▸ **YOUR TASK**:
Exactly as written, set down the lines from the top of the entries through the line bearing "Privacy Feedba", with every picture left out.

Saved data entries
================================

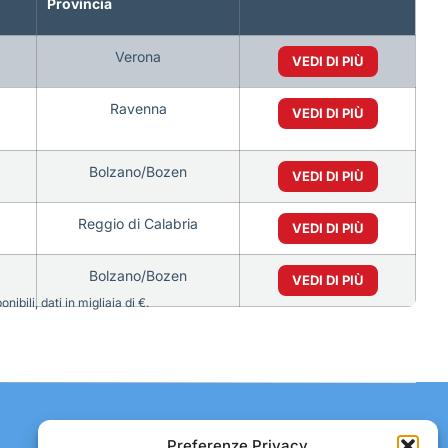
Provincia
Verona
VEDI DI PIÙ
Ravenna
VEDI DI PIÙ
Bolzano/Bozen
VEDI DI PIÙ
Reggio di Calabria
VEDI DI PIÙ
Bolzano/Bozen
VEDI DI PIÙ
bili, dati in migliaia di €.
Contatti:
Preferenze Privacy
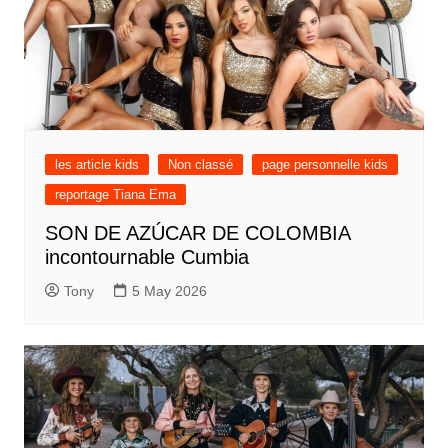
les article kids
Non classé
page personnelle kids
reportage Tiana Ema
SON DE AZÚCAR DE COLOMBIA
incontournable Cumbia
Tony
5 May 2026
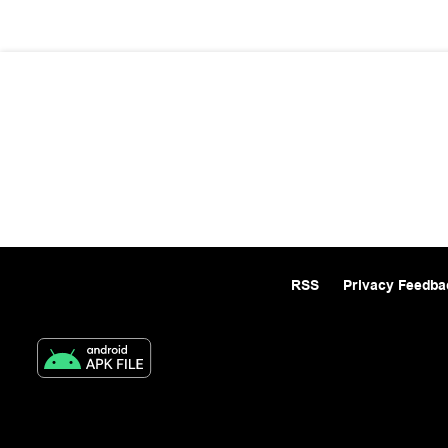
RSS
Privacy Feedba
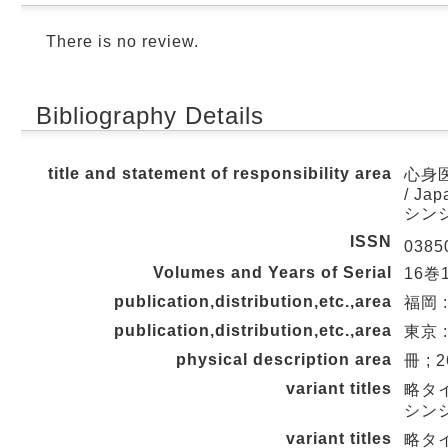
There is no review.
Bibliography Details
title and statement of responsibility area
心身医学
/ Jap
シン
ISSN
0385
Volumes and Years of Serial
16巻1
publication,distribution,etc.,area
福岡 
publication,distribution,etc.,area
東京 :
physical description area
冊 ; 
variant titles
略タ
シン
variant titles
略タイ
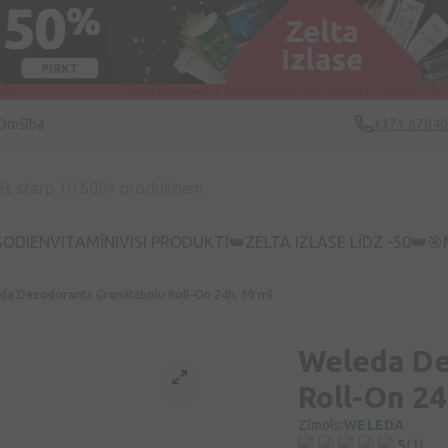
Drošība
+371 6784
ŠODIEN
VITAMĪNI
VISI PRODUKTI
👑ZELTA IZLASE LĪDZ -50👑
🎯
da Dezodorants Granātābolu Roll-On 24h, 50 ml
Weleda De
Roll-On 24
Zīmols:
WELEDA
5
(1)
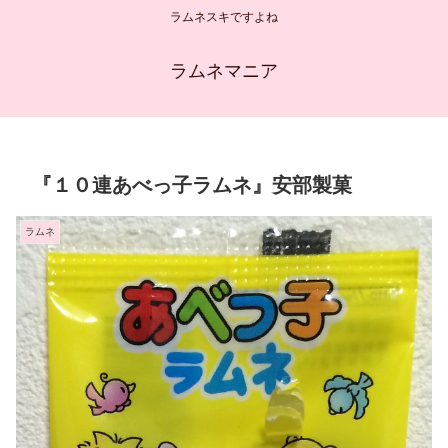
ラムネスキですよね
ラムネマニア
『１０連あべっ子ラムネ』安部製菓
ラムネ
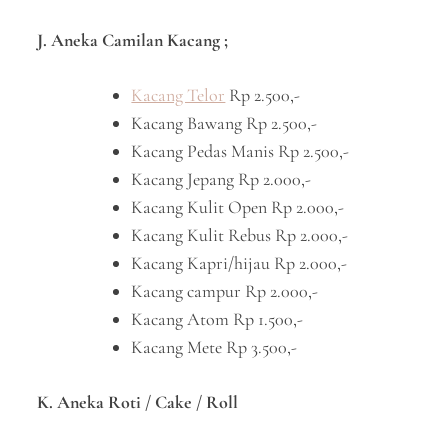
J. Aneka Camilan Kacang ;
Kacang Telor
Rp 2.500,-
Kacang Bawang Rp 2.500,-
Kacang Pedas Manis Rp 2.500,-
Kacang Jepang Rp 2.000,-
Kacang Kulit Open Rp 2.000,-
Kacang Kulit Rebus Rp 2.000,-
Kacang Kapri/hijau Rp 2.000,-
Kacang campur Rp 2.000,-
Kacang Atom Rp 1.500,-
Kacang Mete Rp 3.500,-
K. Aneka Roti / Cake / Roll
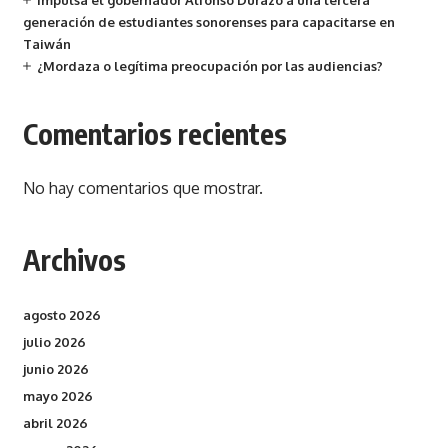
Impulsa el gobernador Alfonso Durazo a una tercera
generación de estudiantes sonorenses para capacitarse en
Taiwán
¿Mordaza o legítima preocupación por las audiencias?
Comentarios recientes
No hay comentarios que mostrar.
Archivos
agosto 2026
julio 2026
junio 2026
mayo 2026
abril 2026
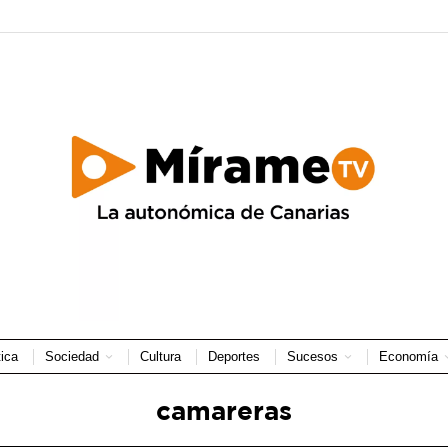
tica
Sociedad
Cultura
Deportes
Sucesos
Economía
camareras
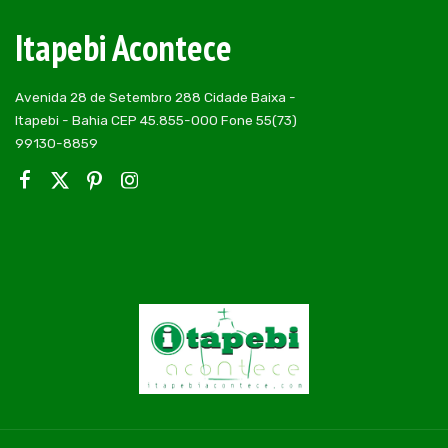
Itapebi Acontece
Avenida 28 de Setembro 288 Cidade Baixa -
Itapebi - Bahia CEP 45.855-000 Fone 55(73)
99130-8859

================================

▸ **SOLUTION FOR THIS PROBLEM**:
Provincia
Verona
VEDI DI PIÙ
Ravenna
VEDI DI PIÙ
Bolzano/Bozen
VEDI DI PIÙ
Reggio di Calabria
VEDI DI PIÙ
Bolzano/Bozen
VEDI DI PIÙ
bili, dati in migliaia di €.
Contatti:
Preferenze Privacy
les article kids
Non classé
page personnelle kids
reportage Tiana Ema
SON DE AZÚCAR DE COLOMBIA
incontournable Cumbia
Tony
5 May 2026
RSS
Privacy Feedba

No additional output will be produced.